Description of the task >>
Below are the records. Retype exactly the lines between the lines holding "Epi Neuro Pre-Treatment Gel" and "service includes thorough diagnosis, clear", inclusive.

[Stored data entries]
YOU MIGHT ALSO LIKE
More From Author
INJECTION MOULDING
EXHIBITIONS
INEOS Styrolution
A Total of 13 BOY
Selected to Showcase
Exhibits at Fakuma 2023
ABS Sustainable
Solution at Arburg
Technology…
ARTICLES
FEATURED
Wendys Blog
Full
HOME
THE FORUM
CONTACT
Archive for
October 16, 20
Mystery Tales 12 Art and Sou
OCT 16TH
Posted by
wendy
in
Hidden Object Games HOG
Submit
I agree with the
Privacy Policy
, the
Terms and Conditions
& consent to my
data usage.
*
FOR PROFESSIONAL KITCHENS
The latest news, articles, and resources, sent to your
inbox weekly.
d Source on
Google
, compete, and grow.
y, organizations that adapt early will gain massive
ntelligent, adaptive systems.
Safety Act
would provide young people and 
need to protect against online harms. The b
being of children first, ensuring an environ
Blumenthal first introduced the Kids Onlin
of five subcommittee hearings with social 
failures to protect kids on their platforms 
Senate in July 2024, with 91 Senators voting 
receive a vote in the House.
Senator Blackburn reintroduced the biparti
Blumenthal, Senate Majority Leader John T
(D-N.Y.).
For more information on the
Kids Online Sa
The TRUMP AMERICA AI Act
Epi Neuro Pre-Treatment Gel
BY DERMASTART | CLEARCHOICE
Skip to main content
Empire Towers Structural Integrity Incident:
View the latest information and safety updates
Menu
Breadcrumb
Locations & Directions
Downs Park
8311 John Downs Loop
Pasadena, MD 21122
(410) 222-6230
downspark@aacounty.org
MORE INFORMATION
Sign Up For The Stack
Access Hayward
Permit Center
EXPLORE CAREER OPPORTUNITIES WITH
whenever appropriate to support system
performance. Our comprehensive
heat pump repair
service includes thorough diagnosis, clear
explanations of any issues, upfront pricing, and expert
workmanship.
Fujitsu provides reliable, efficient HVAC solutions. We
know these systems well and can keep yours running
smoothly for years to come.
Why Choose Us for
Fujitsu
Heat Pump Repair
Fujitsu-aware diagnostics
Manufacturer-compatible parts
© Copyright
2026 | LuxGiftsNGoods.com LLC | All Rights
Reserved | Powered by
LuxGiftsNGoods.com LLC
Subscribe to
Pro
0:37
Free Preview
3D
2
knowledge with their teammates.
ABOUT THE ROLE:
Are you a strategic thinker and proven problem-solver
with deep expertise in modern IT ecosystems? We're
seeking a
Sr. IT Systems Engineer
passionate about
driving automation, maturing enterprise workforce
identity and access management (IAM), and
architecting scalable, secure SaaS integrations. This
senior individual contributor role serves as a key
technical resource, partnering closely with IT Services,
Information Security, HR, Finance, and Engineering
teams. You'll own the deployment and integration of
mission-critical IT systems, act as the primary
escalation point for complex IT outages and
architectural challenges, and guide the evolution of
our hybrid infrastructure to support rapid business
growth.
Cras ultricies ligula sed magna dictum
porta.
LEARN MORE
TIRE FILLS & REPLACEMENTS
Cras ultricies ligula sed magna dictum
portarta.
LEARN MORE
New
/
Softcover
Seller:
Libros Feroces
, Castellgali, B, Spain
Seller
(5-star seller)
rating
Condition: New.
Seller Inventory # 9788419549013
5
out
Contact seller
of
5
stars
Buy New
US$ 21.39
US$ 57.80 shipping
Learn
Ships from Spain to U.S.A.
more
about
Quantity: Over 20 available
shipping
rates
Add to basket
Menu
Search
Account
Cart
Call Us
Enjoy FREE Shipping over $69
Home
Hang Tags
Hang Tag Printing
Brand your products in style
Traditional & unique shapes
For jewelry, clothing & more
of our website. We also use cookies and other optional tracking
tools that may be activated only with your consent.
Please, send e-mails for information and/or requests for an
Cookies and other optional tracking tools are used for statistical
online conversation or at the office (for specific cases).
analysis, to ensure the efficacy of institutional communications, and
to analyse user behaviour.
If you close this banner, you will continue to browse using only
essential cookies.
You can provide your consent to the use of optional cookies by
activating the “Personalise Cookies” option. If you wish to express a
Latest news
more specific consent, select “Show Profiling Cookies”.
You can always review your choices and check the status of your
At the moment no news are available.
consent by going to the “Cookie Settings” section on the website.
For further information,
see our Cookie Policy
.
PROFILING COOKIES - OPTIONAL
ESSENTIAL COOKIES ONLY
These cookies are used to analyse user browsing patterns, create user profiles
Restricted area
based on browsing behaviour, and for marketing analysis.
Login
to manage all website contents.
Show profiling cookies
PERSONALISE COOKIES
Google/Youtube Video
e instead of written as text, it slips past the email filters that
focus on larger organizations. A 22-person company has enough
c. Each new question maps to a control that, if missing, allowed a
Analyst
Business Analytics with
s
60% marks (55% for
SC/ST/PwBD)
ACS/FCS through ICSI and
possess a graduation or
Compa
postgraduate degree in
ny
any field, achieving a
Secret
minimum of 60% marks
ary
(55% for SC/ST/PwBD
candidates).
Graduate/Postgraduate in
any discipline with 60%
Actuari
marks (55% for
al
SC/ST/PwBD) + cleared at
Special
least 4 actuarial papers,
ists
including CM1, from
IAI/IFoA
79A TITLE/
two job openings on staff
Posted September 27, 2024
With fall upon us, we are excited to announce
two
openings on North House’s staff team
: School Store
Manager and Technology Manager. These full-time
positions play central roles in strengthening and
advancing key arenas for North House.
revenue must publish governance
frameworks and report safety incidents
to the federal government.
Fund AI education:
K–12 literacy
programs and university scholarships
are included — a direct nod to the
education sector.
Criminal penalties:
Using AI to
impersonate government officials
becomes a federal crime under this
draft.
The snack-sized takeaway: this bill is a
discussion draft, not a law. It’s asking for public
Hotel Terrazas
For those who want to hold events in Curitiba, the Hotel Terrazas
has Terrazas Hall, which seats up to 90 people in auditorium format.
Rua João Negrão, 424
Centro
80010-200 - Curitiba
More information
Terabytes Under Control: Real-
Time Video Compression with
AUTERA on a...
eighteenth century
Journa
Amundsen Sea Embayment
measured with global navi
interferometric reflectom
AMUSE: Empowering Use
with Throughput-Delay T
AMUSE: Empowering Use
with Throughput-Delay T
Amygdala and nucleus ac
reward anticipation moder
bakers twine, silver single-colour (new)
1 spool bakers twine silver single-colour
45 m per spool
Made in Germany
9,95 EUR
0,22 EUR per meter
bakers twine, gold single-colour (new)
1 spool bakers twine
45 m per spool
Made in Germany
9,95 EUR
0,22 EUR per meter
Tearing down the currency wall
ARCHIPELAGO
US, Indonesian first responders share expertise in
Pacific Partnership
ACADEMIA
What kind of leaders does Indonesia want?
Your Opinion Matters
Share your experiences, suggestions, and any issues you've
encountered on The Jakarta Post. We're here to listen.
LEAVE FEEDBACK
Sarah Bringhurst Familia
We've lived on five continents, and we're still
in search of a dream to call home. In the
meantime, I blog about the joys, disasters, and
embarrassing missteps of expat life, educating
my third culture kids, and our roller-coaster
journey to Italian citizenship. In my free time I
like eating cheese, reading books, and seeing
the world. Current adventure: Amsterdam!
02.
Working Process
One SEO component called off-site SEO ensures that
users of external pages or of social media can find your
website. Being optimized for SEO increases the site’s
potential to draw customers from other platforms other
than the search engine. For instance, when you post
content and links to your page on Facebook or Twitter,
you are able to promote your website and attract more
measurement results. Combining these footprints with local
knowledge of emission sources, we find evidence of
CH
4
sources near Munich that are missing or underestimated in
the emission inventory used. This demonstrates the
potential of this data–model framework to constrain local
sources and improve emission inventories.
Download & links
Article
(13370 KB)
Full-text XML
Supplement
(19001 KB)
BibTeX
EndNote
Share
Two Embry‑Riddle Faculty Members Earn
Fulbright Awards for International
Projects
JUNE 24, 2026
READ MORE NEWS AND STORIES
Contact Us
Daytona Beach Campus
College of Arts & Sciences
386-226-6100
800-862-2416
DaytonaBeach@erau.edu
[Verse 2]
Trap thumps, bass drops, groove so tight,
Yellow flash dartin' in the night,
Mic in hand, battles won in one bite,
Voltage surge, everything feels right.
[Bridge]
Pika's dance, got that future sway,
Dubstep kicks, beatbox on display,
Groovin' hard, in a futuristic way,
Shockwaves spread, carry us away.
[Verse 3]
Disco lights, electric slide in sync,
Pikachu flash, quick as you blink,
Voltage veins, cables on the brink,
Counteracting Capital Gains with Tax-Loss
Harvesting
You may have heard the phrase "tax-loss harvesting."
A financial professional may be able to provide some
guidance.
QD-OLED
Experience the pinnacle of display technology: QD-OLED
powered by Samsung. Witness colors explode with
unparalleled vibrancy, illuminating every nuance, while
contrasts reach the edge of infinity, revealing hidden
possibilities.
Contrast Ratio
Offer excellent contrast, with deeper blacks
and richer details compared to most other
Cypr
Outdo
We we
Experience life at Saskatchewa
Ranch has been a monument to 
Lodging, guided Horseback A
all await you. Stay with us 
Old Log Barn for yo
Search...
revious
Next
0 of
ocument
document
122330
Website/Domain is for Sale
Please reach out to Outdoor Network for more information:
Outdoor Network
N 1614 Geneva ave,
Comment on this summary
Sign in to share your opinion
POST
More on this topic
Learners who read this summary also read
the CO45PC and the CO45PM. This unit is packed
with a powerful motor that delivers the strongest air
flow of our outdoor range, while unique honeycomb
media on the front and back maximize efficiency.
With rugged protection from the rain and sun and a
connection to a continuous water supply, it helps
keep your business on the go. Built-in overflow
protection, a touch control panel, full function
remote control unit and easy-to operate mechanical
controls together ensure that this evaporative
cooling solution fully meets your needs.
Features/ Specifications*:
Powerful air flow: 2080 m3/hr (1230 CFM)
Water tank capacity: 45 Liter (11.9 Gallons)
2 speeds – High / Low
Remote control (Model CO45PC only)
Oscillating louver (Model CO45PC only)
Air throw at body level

Answer to the exercise >>
Epi Neuro Pre-Treatment Gel
BY DERMASTART | CLEARCHOICE
Skip to main content
Empire Towers Structural Integrity Incident:
View the latest information and safety updates
Menu
Breadcrumb
Locations & Directions
Downs Park
8311 John Downs Loop
Pasadena, MD 21122
(410) 222-6230
downspark@aacounty.org
MORE INFORMATION
Sign Up For The Stack
Access Hayward
Permit Center
EXPLORE CAREER OPPORTUNITIES WITH
whenever appropriate to support system
performance. Our comprehensive
heat pump repair
service includes thorough diagnosis, clear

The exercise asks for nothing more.